2. I’m referring here only to his theatrical features and not his videos.

3. Todd McCarthy for one appears to subscribe to the former thesis (in a blog entry on Film socialisme [2010], he characterizes Godard’s fan base as “a private club with a rigorously limited membership list”), while Roger Ebert seems inclined toward the latter. In his review of Éloge de l’amour (2001), he writes that, “[Godard] stumbles through the wreckage of this film like a baffled Lear, seeking to exercise power that is no longer his. […] After a second viewing, looking beneath the surface, I see so little there. It is all remembered rote work, used to conceal old tricks, facile name-calling, the loss of hope, and emptiness.”

4. Although none of Godard’s recent films have been big hits in the United States (or, so far as I’m aware, anywhere else), Nouvelle vague is particularly obscure in a North American context as it’s never had a US distributor.

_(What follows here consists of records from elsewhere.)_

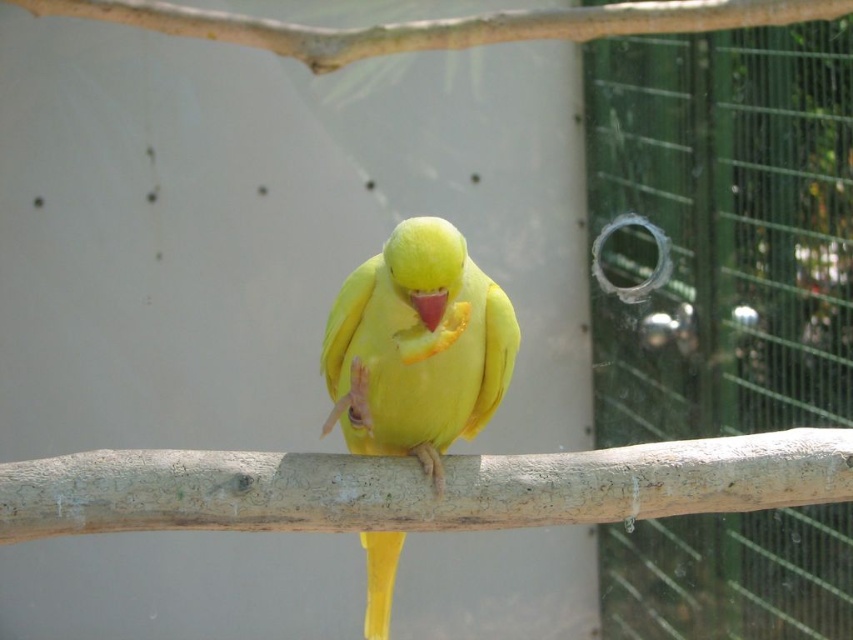 You are a bird trainer observing a yellow matte parrot at center perched on a smooth wood branch at center. You need to place a treat between them. What is the minimum distance you should keep between the treat and the parrot to ensure it stays on the branch?

The minimum distance should be 6.14 inches, as the smooth wood branch at center is 6.14 inches away from the yellow matte parrot at center, so placing the treat at that distance ensures the parrot remains on the branch.

You are an ornithologist observing the yellow matte parrot at center and the smooth wood branch at upper center. Which object is positioned closer to your line of sight?

The yellow matte parrot at center is closer to the viewer than the smooth wood branch at upper center. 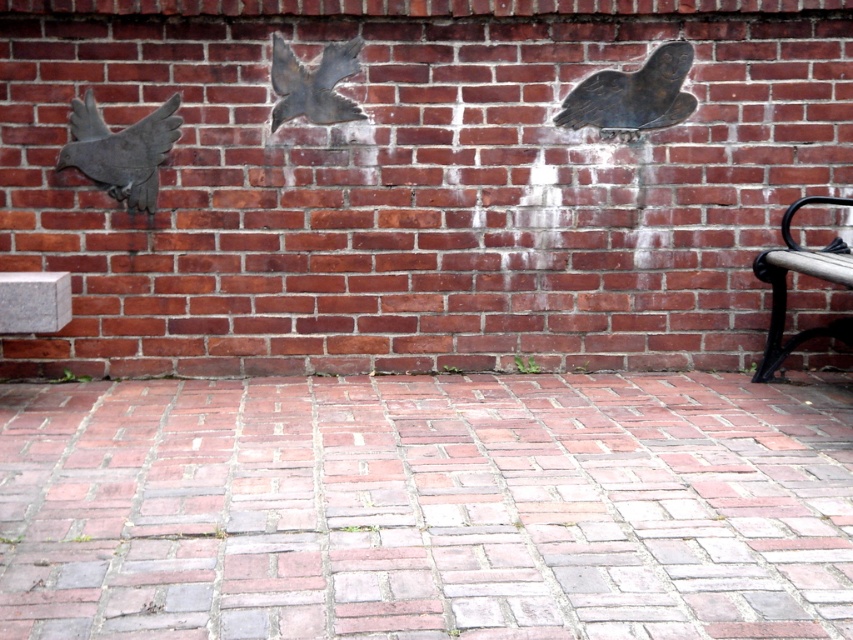 You are a painter standing in front of the brick wall. You need to paint the area above the brushed metal pigeon at upper right and the area above the brushed metal pigeon at left. Which area will require more paint?

The area above the brushed metal pigeon at left will require more paint because the brushed metal pigeon at upper right has a lesser height compared to the brushed metal pigeon at left, meaning the left pigeon is taller and thus its shadow or space above it is larger.

You are standing in front of the brick wall with three metal bird sculptures. You notice a point at coordinates point (643, 124). If you want to touch this point with a 3.5 meter long pole, will the pole be long enough?

The distance of point (643, 124) from the camera is 4.03 meters. Since the pole is only 3.5 meters long, it will not reach the point. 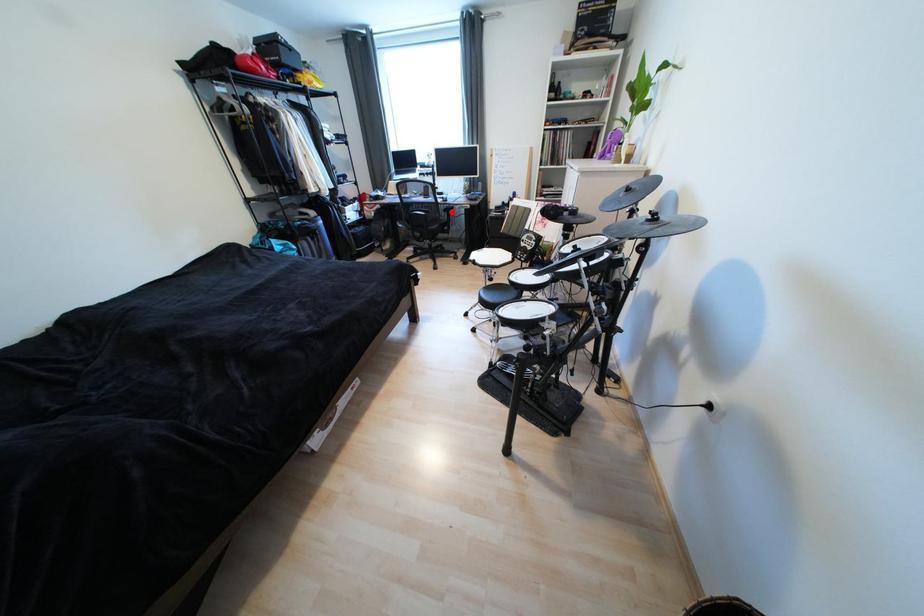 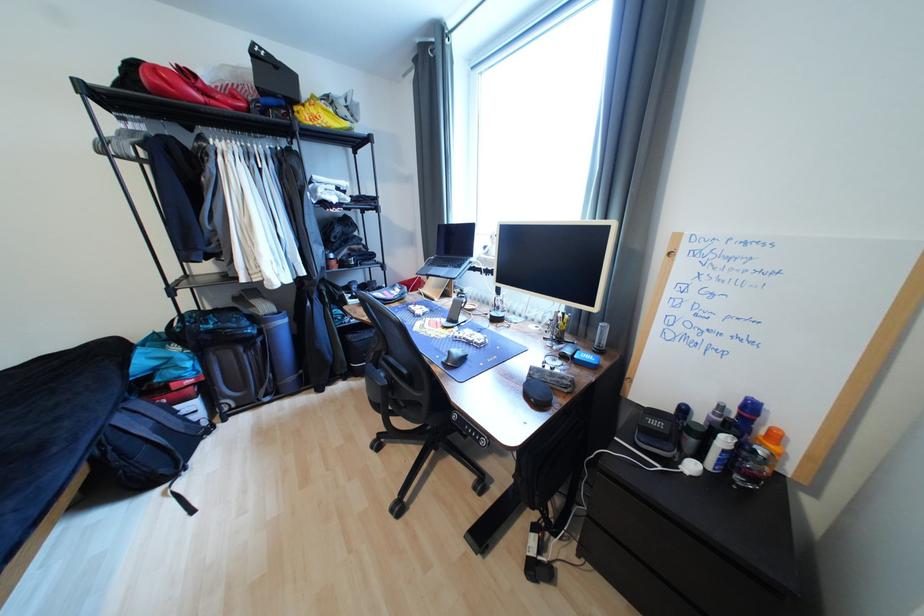 Question: I am providing you with two images of the same scene from different viewpoints. A red point is marked on the first image. Can you still see the location of the red point in image 2?

Choices:
 (A) Yes
 (B) No

Answer: (B) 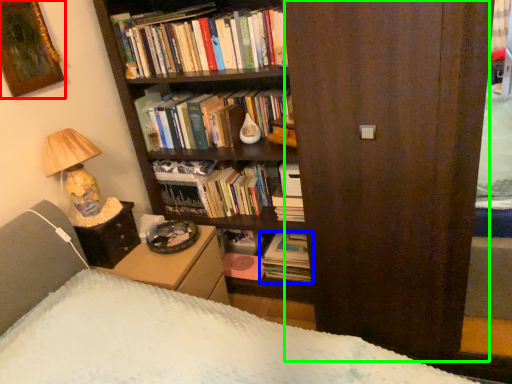 Question: Based on their relative distances, which object is nearer to picture frame (highlighted by a red box)? Choose from book (highlighted by a blue box) and screen door (highlighted by a green box).

Choices:
 (A) book
 (B) screen door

5. “Scenes containing crucial action are sometimes brief and confusing. The murder of the traffic cop, an event that triggers much of what follows, is handled in a very elliptical fashion. […] So much action has been left out that we can barely comprehend what is happening, let alone judge whether Michel shot deliberately or by accident.

“In contrast to the whirlwind presentation of this key action, a lengthy conversation in the middle of the film brings the narrative progression almost to a stand-still. […] So rambling is [Michel and Patricia’s] exchange that some critics have assumed that the dialogue was improvised (although Godard attests that it was all scripted). […] By the end of the long scene (which occupies nearly a third of this 89-minute film), we still do not have a definitive step forward or backward in Michel’s courting of Patricia, and he has made no progress towards escaping.” David Bordwell and Kristin Thompson, Film Art: An Introduction, eighth edition, 2008, p. 397-398.

6. Emmanuel Laurent’s documentary Deux de la vague (2010) contains archival footage of Parisian moviegoers responding to À bout de souffle in 1960, some of whom plainly despised the film (one man describes it as “gratuitous dirt”).